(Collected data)
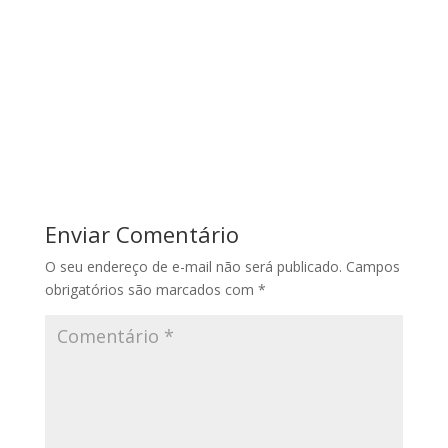
Enviar Comentário
O seu endereço de e-mail não será publicado.
Campos
obrigatórios são marcados com
*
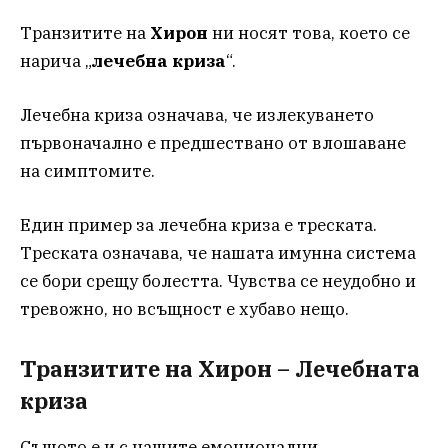
Транзитите на
Хирон
ни носят това, което се
нарича „
лечебна криза
“.
Лечебна криза означава, че излекуването
първоначално е предшествано от влошаване
на симптомите.
Един пример за лечебна криза е треската.
Треската означава, че нашата имунна система
се бори срещу болестта. Чувства се неудобно и
тревожно, но всъщност е хубаво нещо.
Транзитите на Хирон – Лечебната
криза
Същото е и с нашите емоционални,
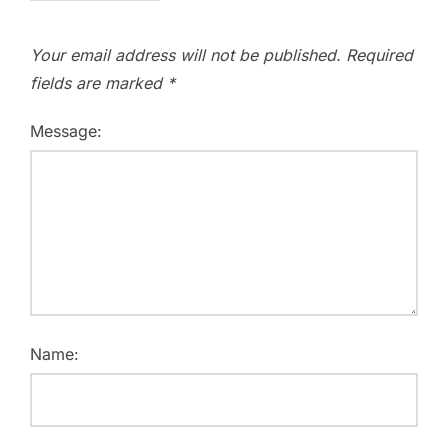
Your email address will not be published.
Required
fields are marked
*
Message:
Name:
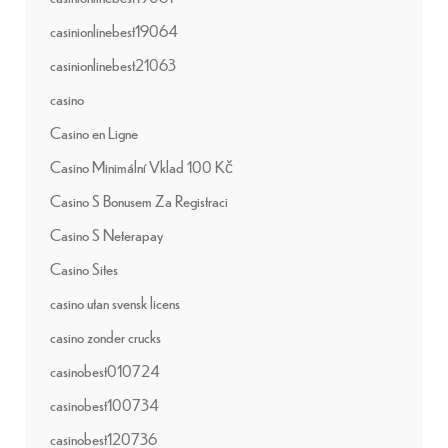
casinionlinebest19064
casinionlinebest21063
casino
Casino en Ligne
Casino Minimální Vklad 100 Kč
Casino S Bonusem Za Registraci
Casino S Neterapay
Casino Sites
casino utan svensk licens
casino zonder crucks
casinobest010724
casinobest100734
casinobest120736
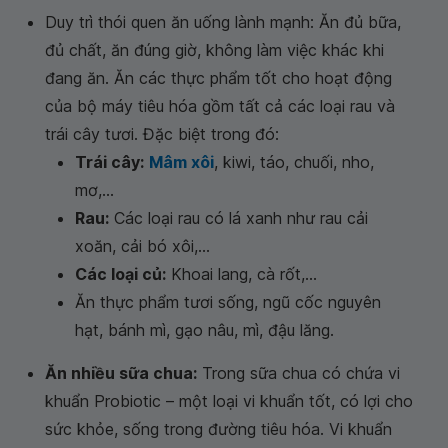
Duy trì thói quen ăn uống lành mạnh: Ăn đủ bữa,
đủ chất, ăn đúng giờ, không làm việc khác khi
đang ăn. Ăn các thực phẩm tốt cho hoạt động
của bộ máy tiêu hóa gồm tất cả các loại rau và
trái cây tươi. Đặc biệt trong đó:
Trái cây:
Mâm xôi
, kiwi, táo, chuối, nho,
mơ,...
Rau:
Các loại rau có lá xanh như rau cải
xoăn, cải bó xôi,...
Các loại củ:
Khoai lang, cà rốt,...
Ăn thực phẩm tươi sống, ngũ cốc nguyên
hạt, bánh mì, gạo nâu, mì, đậu lăng.
Ăn nhiều sữa chua:
Trong sữa chua có chứa vi
khuẩn Probiotic – một loại vi khuẩn tốt, có lợi cho
sức khỏe, sống trong đường tiêu hóa. Vi khuẩn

▸ **Task**:
Without any pictures, reproduce exactly the lines from the line that contains "casinobest100734" to the end of the entries above, both ends included.

▸ **Exercise solution**:
casinobest100734
casinobest120736
Duy trì thói quen ăn uống lành mạnh: Ăn đủ bữa,
đủ chất, ăn đúng giờ, không làm việc khác khi
đang ăn. Ăn các thực phẩm tốt cho hoạt động
của bộ máy tiêu hóa gồm tất cả các loại rau và
trái cây tươi. Đặc biệt trong đó:
Trái cây:
Mâm xôi
, kiwi, táo, chuối, nho,
mơ,...
Rau:
Các loại rau có lá xanh như rau cải
xoăn, cải bó xôi,...
Các loại củ:
Khoai lang, cà rốt,...
Ăn thực phẩm tươi sống, ngũ cốc nguyên
hạt, bánh mì, gạo nâu, mì, đậu lăng.
Ăn nhiều sữa chua:
Trong sữa chua có chứa vi
khuẩn Probiotic – một loại vi khuẩn tốt, có lợi cho
sức khỏe, sống trong đường tiêu hóa. Vi khuẩn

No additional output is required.